The .csv files that you will be using are located in the ./datasets directory that is included in the git repository with this file.

Keep your answers brief and concise. Most written questions can be answered in 2-3 lines, a few will take longer.

Make sure to distinguish between attributes (columns of the data) and features (which typically refers only to the independent variables, i.e. excluding the target variables).

Make sure to show all your code/working.

Write readable code. While we do not expect you to follow PEP8 to the letter, the code should be adequately understandable, with plots/visualisations correctly labelled. Do use inline comments when doing something non-standard. When asked to present numerical values, make sure to represent real numbers in the appropriate precision to exemplify your answer. 

You will see <html>\\pagebreak</html> at the start of each subquestion.  ***Do not remove these, if you do we will not be able to mark your coursework.***

### SUBMISSION Process
This assignment will account for 20% of your final mark. We ask you to submit answers to all questions.

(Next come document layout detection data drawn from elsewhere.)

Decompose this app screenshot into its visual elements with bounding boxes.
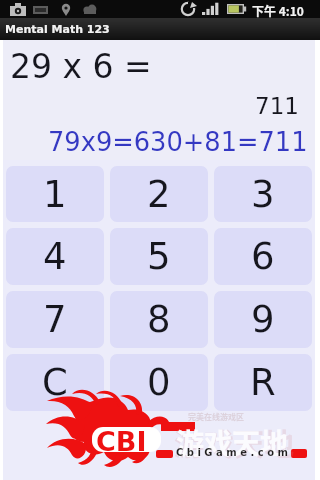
button[interactable]: 8 xyxy=(110,291,208,348)
staticText: 0 xyxy=(147,361,171,404)
button[interactable]: 6 xyxy=(214,228,312,285)
staticText: 9 xyxy=(251,298,275,341)
staticText: 6 xyxy=(251,235,275,278)
staticText: 3 xyxy=(251,173,275,216)
button[interactable]: 2 xyxy=(110,166,208,222)
staticText: 7 xyxy=(43,298,67,341)
staticText: 游戏天地 xyxy=(176,422,289,463)
staticText: 4 xyxy=(43,235,67,278)
button[interactable]: 7 xyxy=(6,291,104,348)
button[interactable]: C xyxy=(6,354,104,411)
button[interactable]: 1 xyxy=(6,166,104,222)
button[interactable]: R xyxy=(214,354,312,411)
button[interactable]: 3 xyxy=(214,166,312,222)
staticText: C b i G a m e . c o m xyxy=(176,447,288,459)
staticText: 8 xyxy=(147,298,171,341)
staticText: 29 x 6 = xyxy=(10,47,152,85)
button[interactable]: 9 xyxy=(214,291,312,348)
staticText: 5 xyxy=(147,235,171,278)
staticText: 下午 4:10 xyxy=(252,2,304,19)
button[interactable]: 0 xyxy=(110,354,208,411)
staticText: 711 xyxy=(255,93,299,120)
staticText: 游戏天地 xyxy=(174,420,294,463)
staticText: C xyxy=(42,361,68,404)
staticText: CBI xyxy=(96,426,147,457)
staticText: 79x9=630+81=711 xyxy=(48,127,308,157)
staticText: 2 xyxy=(147,173,171,216)
staticText: 完美在线游戏区 xyxy=(188,411,244,423)
staticText: R xyxy=(250,361,276,404)
button[interactable]: 4 xyxy=(6,228,104,285)
button[interactable]: 5 xyxy=(110,228,208,285)
staticText: Mental Math 123 xyxy=(5,23,110,36)
staticText: 1 xyxy=(43,173,67,216)
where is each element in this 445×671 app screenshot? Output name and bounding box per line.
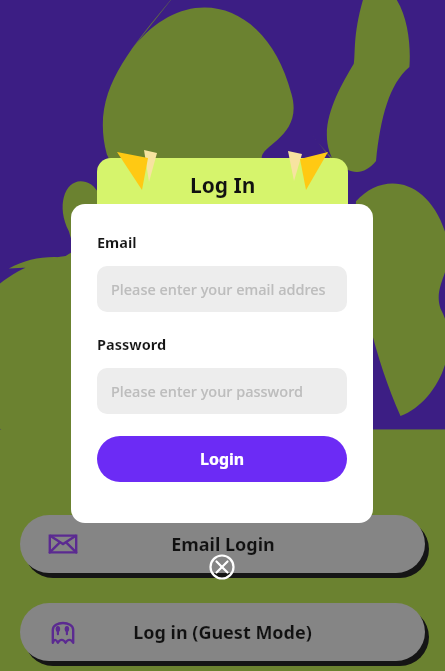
- button[interactable]: Log in (Guest Mode): [20, 603, 425, 661]
- button[interactable]: Please enter your email addres: [97, 266, 347, 312]
- staticText: Email Login: [171, 532, 275, 557]
- staticText: Password: [97, 334, 167, 354]
- staticText: Please enter your password: [111, 381, 303, 401]
- staticText: Log in (Guest Mode): [133, 620, 312, 645]
- button[interactable]: Close: [209, 554, 235, 580]
- button[interactable]: Please enter your password: [97, 368, 347, 414]
- staticText: Please enter your email addres: [111, 279, 326, 299]
- staticText: Log In: [190, 171, 256, 200]
- staticText: Login: [200, 448, 245, 470]
- button[interactable]: Email Login: [20, 515, 425, 573]
- button[interactable]: Login: [97, 436, 347, 482]
- staticText: Email: [97, 232, 137, 252]
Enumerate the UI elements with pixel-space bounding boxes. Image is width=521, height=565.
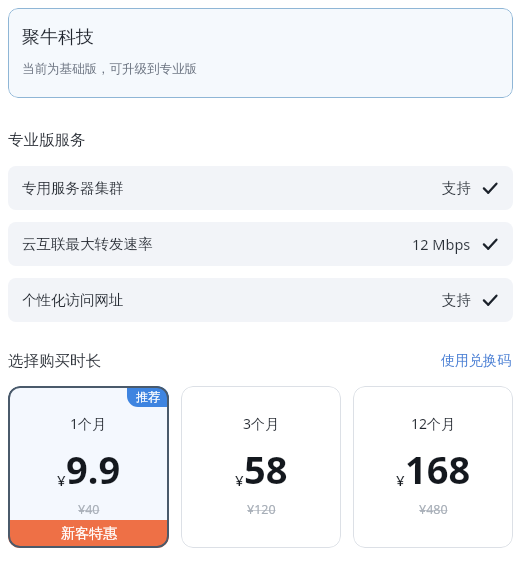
staticText: 支持 (442, 291, 471, 309)
staticText: 选择购买时长 (8, 351, 101, 371)
staticText: 个性化访问网址 (22, 291, 124, 309)
button[interactable]: 3个月 (181, 386, 341, 548)
staticText: 推荐 (136, 389, 160, 404)
staticText: ¥ (396, 470, 405, 490)
staticText: 当前为基础版，可升级到专业版 (22, 61, 197, 77)
staticText: 9.9 (66, 443, 121, 495)
button[interactable]: 专用服务器集群 (8, 166, 513, 210)
staticText: 新客特惠 (61, 525, 117, 543)
staticText: 支持 (442, 179, 471, 197)
staticText: 云互联最大转发速率 (22, 235, 153, 253)
staticText: ¥ (235, 470, 244, 490)
staticText: 12 Mbps (412, 234, 471, 254)
button[interactable]: 12个月 (353, 386, 513, 548)
button[interactable]: 云互联最大转发速率 (8, 222, 513, 266)
staticText: 1个月 (70, 414, 107, 433)
staticText: 168 (405, 443, 471, 495)
staticText: 专业版服务 (8, 130, 86, 150)
button[interactable]: 使用兑换码 (439, 350, 513, 372)
staticText: 58 (244, 443, 288, 495)
staticText: ¥120 (247, 501, 276, 518)
staticText: 3个月 (243, 414, 280, 433)
staticText: 聚牛科技 (22, 26, 94, 49)
staticText: 专用服务器集群 (22, 179, 124, 197)
button[interactable]: 1个月 (8, 386, 169, 548)
button[interactable]: 聚牛科技 (8, 8, 513, 98)
staticText: ¥40 (78, 501, 100, 518)
staticText: 使用兑换码 (441, 352, 511, 370)
button[interactable]: 个性化访问网址 (8, 278, 513, 322)
staticText: ¥ (57, 470, 66, 490)
staticText: ¥480 (419, 501, 448, 518)
staticText: 12个月 (411, 414, 456, 433)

You will submit a PDF of your Notebook, and the Notebook itself.  Your grade will be based on the PDF, we will only use the Notebook if we need to see details.  **You must use the following procedure to create the materials to submit and then submit them**.

1. Make sure your Notebook and the datasets are in Noteable and will run.  If you developed your answers in Noteable, this is already done.  If you developed your answers in your own environment, you will need to uploading your Notebook  to Noteable and make sure it runs ok.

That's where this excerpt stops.